Plus not having the structure as part of the standard will make iterative development a nightmare. Instead of being reliant on a proprietary runtime (like Flash Player) we are reliant on proprietary compilers and libraries. How is that better?

I think you're right on all counts here. A big issue I see is that the General Flash Hatred causes people to not acknowledge that there are places where Flash is clearly superior for the users' experience.
> Maybe Adobe will give us our next great Javascript editor?

That would be welcomed with open arms. But why not continue to use Flash until this comes around, instead of slowly killing it without a decent replacement?

Though I never used Flash professionally, it has been the most fun to use for games and any other side projects that involve some sort of visual control.
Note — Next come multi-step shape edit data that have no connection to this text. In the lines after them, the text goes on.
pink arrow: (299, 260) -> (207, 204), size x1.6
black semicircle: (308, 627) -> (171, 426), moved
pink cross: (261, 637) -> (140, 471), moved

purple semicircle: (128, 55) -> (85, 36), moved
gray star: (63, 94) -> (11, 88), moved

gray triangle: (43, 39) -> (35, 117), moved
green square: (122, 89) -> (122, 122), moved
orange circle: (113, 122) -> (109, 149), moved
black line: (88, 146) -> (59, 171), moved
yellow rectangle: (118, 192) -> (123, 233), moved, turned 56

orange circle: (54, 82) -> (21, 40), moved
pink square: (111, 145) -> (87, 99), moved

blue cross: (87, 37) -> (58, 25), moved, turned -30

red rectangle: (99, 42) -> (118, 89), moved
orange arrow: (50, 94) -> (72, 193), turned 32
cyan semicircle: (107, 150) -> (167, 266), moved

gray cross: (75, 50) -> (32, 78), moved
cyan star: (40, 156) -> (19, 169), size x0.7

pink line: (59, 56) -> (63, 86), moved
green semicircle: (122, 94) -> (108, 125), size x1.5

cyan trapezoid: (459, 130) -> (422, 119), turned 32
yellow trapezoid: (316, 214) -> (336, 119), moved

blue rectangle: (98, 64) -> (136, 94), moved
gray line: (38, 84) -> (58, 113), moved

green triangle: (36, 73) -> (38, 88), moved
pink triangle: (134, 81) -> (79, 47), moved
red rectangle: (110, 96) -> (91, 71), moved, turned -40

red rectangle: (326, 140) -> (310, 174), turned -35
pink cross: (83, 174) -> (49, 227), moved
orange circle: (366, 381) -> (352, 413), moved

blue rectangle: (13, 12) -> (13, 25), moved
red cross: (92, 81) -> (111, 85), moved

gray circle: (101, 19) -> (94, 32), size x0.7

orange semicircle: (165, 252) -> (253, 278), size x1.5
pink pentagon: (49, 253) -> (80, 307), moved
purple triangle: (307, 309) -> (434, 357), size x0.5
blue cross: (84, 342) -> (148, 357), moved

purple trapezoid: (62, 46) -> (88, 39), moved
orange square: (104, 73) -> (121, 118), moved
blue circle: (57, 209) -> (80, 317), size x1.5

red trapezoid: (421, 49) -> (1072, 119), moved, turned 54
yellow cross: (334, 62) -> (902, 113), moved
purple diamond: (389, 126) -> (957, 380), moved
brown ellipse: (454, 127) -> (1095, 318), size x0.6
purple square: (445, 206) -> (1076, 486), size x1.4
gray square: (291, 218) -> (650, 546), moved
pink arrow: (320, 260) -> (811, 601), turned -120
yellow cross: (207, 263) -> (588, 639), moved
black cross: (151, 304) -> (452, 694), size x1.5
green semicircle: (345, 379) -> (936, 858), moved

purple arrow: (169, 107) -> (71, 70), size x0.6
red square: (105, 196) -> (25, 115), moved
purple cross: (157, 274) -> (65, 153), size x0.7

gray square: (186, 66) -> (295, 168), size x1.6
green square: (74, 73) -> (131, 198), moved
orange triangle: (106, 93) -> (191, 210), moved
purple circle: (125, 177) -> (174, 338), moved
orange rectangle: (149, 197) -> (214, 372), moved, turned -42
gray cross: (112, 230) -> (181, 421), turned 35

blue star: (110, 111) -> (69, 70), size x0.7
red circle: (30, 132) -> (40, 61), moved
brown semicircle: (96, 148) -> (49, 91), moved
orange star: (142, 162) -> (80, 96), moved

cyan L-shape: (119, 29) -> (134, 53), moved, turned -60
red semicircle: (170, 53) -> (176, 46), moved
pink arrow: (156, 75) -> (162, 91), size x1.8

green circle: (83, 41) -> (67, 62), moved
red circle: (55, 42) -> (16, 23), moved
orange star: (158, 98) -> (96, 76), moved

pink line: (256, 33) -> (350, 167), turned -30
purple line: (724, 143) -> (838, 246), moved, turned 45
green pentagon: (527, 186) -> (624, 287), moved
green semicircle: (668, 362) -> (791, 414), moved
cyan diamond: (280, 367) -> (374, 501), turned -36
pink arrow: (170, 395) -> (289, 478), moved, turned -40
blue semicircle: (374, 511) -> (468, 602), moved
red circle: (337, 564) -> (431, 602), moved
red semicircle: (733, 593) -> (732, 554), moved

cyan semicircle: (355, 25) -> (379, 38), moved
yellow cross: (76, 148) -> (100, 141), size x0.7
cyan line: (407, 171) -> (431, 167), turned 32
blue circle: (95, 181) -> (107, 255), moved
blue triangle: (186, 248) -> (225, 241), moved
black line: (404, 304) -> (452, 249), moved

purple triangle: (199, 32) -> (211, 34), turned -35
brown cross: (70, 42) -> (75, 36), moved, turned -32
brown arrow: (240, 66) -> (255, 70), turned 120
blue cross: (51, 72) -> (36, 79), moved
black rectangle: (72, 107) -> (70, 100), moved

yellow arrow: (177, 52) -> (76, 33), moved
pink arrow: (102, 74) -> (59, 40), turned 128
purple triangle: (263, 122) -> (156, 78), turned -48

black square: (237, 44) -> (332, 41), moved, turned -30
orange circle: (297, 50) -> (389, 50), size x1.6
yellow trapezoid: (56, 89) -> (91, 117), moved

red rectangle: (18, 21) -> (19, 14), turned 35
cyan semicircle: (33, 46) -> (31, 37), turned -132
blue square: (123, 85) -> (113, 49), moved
JavaScript isn't even close yet.

Well, I have been using Adobe Dreamweaver as a fancy text editor for coding Javascript, but I hesitate to call it a great one. I suspect what you are looking for is a great jQuery/jQuery UI editor (i.e. a rich interface framework) that also happens to support javascript.
Agreed. Javascript is a horrible language compared to as3, and a disastrous platform compared to flash. I cringe everytime I have to write some javascript, even if I'm using jQuery and the only browser it will ever be run on is Chrome.

What would really be cool is if you could target VM's using whatever language you want (including statically typed languages like Java and AS3. The JVM and AVM did it, so I don't see why V8/etc can't). Javascript should not have a monopoly on the VM.

Have you seen haxe? (http://haxe.org/doc/intro) I don't have any experience with it, but it seems like you might like the idea. Statically typed language that can be exported into either JS or AS3.
Yeah, haXe is cool. It's a step in the right direction, but it's not first class native support.
I believe Google's engineers tend to agree with the JavaScript part of your argument http://googlesystem.blogspot.com/2011/10/dart-googles-progra...
Example: Remember JavaScript crypto and it's problems? As it happens, Flash 11 added a new secure random number generator for crypto.